Search the records that follow and extract every line containing the string "Belek".

--- Records Enclosed Below ---

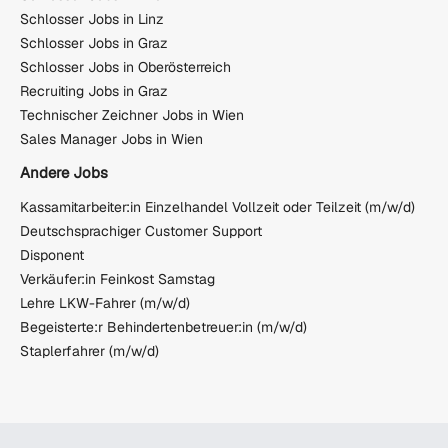
Schlosser Jobs in Linz
Schlosser Jobs in Graz
Schlosser Jobs in Oberösterreich
Recruiting Jobs in Graz
Technischer Zeichner Jobs in Wien
Sales Manager Jobs in Wien
Andere Jobs
Kassamitarbeiter:in Einzelhandel Vollzeit oder Teilzeit (m/w/d)
Deutschsprachiger Customer Support
Disponent
Verkäufer:in Feinkost Samstag
Lehre LKW-Fahrer (m/w/d)
Begeisterte:r Behindertenbetreuer:in (m/w/d)
Staplerfahrer (m/w/d)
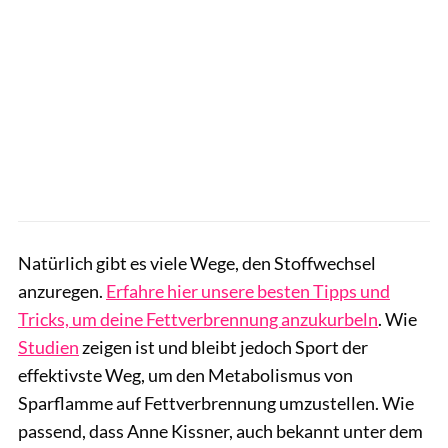
Natürlich gibt es viele Wege, den Stoffwechsel
anzuregen.
Erfahre hier unsere besten Tipps und
Tricks, um deine Fettverbrennung anzukurbeln
. Wie
Studien
zeigen ist und bleibt jedoch Sport der
effektivste Weg, um den Metabolismus von
Sparflamme auf Fettverbrennung umzustellen. Wie
passend, dass Anne Kissner, auch bekannt unter dem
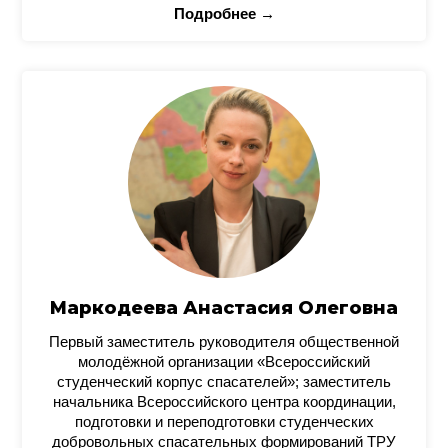
Подробнее →
Маркодеева Анастасия Олеговна
Первый заместитель руководителя общественной
молодёжной организации «Всероссийский
студенческий корпус спасателей»; заместитель
начальника Всероссийского центра координации,
подготовки и переподготовки студенческих
добровольных спасательных формирований ТРУ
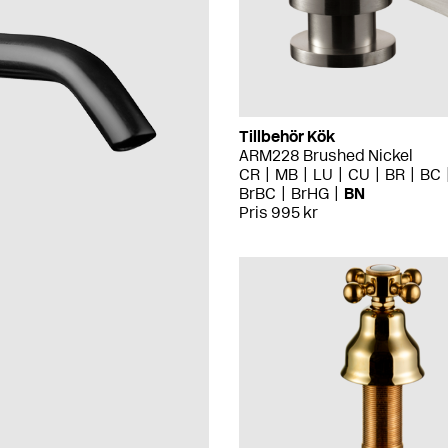
Tillbehör Kök
ARM228 Brushed Nickel
CR
MB
LU
CU
BR
BC
BrBC
BrHG
BN
Pris 995 kr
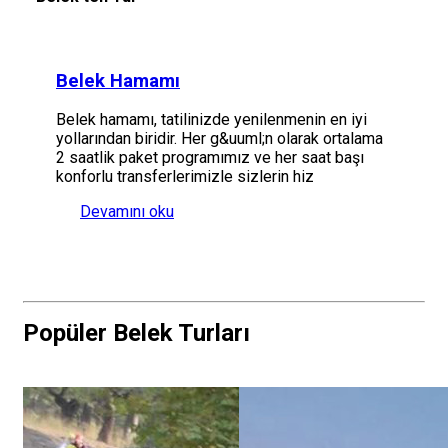
Belek Hamamı
Belek hamamı, tatilinizde yenilenmenin en iyi
yollarından biridir. Her g&uuml;n olarak ortalama
2 saatlik paket programımız ve her saat başı
konforlu transferlerimizle sizlerin hiz
Devamını oku
Popüler Belek Turları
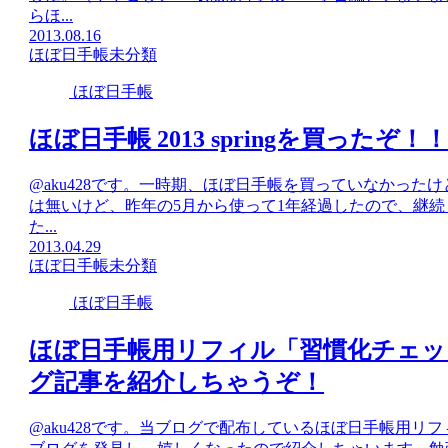
らほ...
2013.08.16
ほぼ日手帳
未分類
ほぼ日手帳
ほぼ日手帳 2013 springを買ったぞ！！
@aku428です。一時期、ほぼ日手帳を買っていなかったけど
は無いけど、昨年の5月から使って1年経過したので、継続し
た...
2013.04.29
ほぼ日手帳
未分類
ほぼ日手帳
ほぼ日手帳用リフィル「習慣化チェッ
グ記事を紹介しちゃうぞ！
@aku428です。当ブログで配布しているほぼ日手帳用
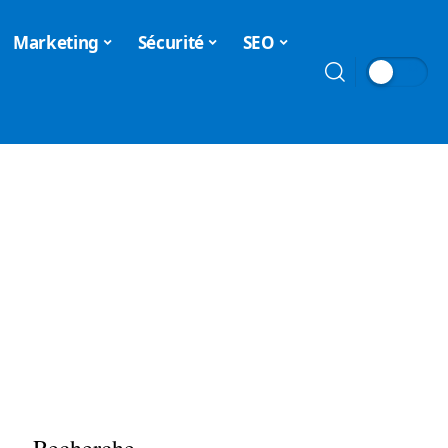
Marketing
Sécurité
SEO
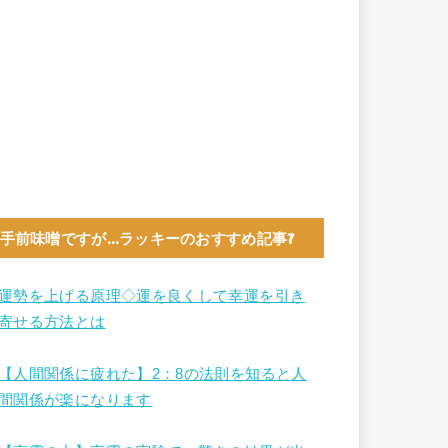
手前味噌ですが…ラッキーのおすすめ記事7
運勢を上げる原理◇運を良くして幸運を引き
寄せる方法とは
【人間関係に疲れた】2：8の法則を知ると人
間関係が楽になります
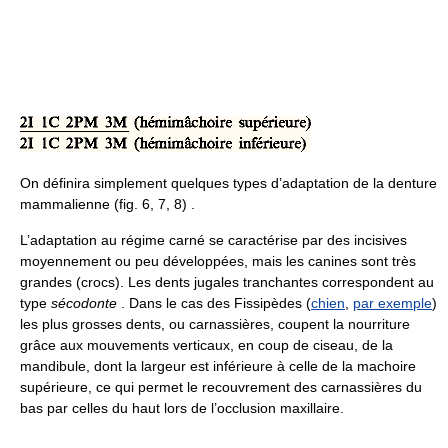
On définira simplement quelques types d’adaptation de la denture
mammalienne (fig. 6, 7, 8) .
L’adaptation au régime carné se caractérise par des incisives
moyennement ou peu développées, mais les canines sont très
grandes (crocs). Les dents jugales tranchantes correspondent au
type
sécodonte
. Dans le cas des Fissipèdes (
chien
,
par exemple
)
les plus grosses dents, ou carnassières, coupent la nourriture
grâce aux mouvements verticaux, en coup de ciseau, de la
mandibule, dont la largeur est inférieure à celle de la machoire
supérieure, ce qui permet le recouvrement des carnassières du
bas par celles du haut lors de l’occlusion maxillaire.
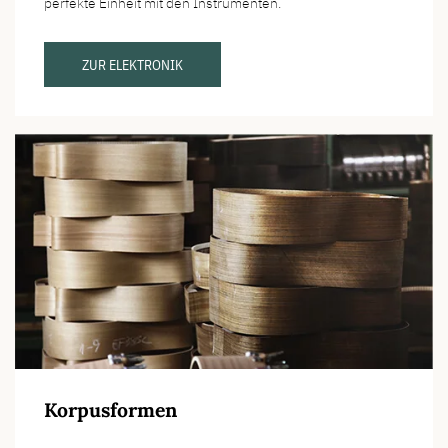
perfekte Einheit mit den Instrumenten.
ZUR ELEKTRONIK
Korpusformen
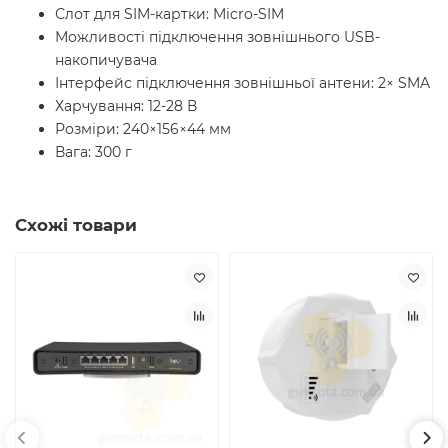
Слот для SIM-картки: Micro-SIM
Можливості підключення зовнішнього USB-
накопичувача
Інтерфейс підключення зовнішньої антени: 2× SMA
Харчування: 12-28 В
Розміри: 240×156×44 мм
Вага: 300 г
Схожі товари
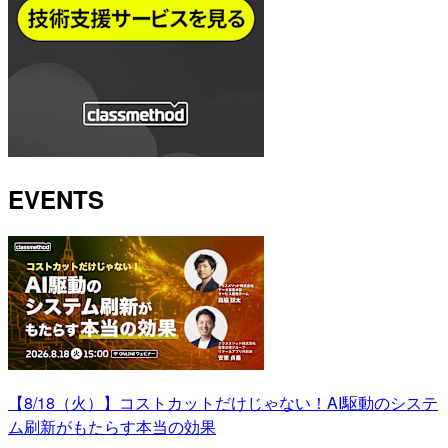
EVENTS
【8/18（火）】コストカットだけじゃない！AI駆動のシステ
ム刷新がもたらす本当の効果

--- End of Enclosed Records ---

> **Result of this task**
Belek Hamamı
Belek hamamı, tatilinizde yenilenmenin en iyi
Popüler Belek Turları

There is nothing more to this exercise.